(Saved data entries)
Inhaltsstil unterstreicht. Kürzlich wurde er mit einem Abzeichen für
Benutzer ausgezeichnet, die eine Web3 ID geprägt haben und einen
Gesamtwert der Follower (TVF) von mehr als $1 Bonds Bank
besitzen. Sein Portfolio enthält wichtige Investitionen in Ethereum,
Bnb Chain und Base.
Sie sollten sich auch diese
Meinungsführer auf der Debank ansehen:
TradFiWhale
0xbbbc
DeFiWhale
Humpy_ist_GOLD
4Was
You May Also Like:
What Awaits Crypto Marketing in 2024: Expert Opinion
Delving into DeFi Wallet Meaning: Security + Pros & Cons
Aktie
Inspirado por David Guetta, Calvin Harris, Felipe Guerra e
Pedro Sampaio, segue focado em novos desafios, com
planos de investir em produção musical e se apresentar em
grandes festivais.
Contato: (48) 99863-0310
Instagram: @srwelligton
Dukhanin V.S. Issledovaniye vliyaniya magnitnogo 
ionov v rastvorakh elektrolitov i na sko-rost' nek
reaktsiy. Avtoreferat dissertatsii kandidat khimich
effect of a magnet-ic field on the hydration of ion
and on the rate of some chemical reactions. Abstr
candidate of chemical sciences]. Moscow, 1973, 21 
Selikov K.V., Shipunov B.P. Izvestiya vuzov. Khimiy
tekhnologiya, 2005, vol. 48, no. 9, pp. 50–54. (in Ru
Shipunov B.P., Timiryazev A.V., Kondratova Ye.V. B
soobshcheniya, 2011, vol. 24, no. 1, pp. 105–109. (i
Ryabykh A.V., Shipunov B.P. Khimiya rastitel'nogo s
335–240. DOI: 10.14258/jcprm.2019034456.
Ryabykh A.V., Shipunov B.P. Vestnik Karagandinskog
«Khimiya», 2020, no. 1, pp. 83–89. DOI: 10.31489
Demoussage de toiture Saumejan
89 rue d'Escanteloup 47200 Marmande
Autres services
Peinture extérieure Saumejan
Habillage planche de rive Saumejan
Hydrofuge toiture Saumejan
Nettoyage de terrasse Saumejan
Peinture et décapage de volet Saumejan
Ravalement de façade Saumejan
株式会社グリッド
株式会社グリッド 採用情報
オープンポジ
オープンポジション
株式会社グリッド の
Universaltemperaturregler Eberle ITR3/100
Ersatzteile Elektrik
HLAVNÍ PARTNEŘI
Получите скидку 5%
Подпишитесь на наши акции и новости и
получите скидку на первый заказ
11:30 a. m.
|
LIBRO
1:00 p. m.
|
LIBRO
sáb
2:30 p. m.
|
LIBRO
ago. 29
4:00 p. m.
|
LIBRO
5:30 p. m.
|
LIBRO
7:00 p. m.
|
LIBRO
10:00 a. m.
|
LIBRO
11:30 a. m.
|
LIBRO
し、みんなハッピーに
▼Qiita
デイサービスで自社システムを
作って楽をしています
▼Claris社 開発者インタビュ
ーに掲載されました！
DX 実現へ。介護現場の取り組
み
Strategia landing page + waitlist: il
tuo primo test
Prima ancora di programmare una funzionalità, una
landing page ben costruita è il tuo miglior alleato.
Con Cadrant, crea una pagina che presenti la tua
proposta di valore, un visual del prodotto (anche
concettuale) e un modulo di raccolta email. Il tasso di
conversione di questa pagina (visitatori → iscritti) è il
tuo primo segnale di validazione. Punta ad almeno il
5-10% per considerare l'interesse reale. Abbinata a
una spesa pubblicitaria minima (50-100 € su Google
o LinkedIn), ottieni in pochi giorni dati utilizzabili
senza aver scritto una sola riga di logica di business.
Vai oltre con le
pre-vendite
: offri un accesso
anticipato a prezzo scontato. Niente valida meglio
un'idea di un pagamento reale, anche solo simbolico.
...
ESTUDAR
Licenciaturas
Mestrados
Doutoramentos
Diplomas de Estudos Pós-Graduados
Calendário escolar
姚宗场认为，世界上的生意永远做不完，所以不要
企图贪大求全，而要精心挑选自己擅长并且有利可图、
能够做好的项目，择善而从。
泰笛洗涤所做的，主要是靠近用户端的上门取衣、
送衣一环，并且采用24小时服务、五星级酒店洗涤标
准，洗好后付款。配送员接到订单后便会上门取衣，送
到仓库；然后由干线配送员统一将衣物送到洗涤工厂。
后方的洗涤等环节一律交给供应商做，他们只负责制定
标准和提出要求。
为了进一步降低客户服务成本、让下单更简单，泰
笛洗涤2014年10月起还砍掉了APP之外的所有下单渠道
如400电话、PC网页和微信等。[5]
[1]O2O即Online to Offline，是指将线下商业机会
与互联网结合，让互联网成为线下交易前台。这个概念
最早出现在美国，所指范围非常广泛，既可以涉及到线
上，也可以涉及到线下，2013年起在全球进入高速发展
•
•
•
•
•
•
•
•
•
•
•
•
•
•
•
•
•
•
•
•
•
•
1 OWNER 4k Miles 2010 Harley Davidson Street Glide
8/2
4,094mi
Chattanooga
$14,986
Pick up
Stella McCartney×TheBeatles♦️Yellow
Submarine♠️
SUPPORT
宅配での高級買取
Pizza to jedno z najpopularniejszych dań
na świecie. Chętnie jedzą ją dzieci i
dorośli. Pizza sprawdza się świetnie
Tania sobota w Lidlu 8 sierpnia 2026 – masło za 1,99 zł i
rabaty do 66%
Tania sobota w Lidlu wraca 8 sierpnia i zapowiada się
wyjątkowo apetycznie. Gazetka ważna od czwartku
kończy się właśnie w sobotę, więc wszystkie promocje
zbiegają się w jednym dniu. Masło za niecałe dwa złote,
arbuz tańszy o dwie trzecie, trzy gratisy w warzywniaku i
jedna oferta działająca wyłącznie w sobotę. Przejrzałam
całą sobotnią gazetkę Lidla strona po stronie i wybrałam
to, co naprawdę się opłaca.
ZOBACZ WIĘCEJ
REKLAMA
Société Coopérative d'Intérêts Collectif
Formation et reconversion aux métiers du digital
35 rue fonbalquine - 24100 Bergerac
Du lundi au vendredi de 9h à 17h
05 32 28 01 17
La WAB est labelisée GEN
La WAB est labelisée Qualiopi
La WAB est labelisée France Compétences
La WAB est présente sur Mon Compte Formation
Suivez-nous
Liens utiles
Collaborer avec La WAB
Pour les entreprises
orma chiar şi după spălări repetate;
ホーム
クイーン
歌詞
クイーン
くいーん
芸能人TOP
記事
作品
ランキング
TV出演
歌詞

_WORK TO BE COMPLETED_
Using the entries above, return exactly the lines from the line with "Inhaltsstil unterstreicht. Kürzlich" to the line with "besitzen. Sein Portfolio", counting both of those lines.

_REPLY TO THE EXERCISE_
Inhaltsstil unterstreicht. Kürzlich wurde er mit einem Abzeichen für
Benutzer ausgezeichnet, die eine Web3 ID geprägt haben und einen
Gesamtwert der Follower (TVF) von mehr als $1 Bonds Bank
besitzen. Sein Portfolio enthält wichtige Investitionen in Ethereum,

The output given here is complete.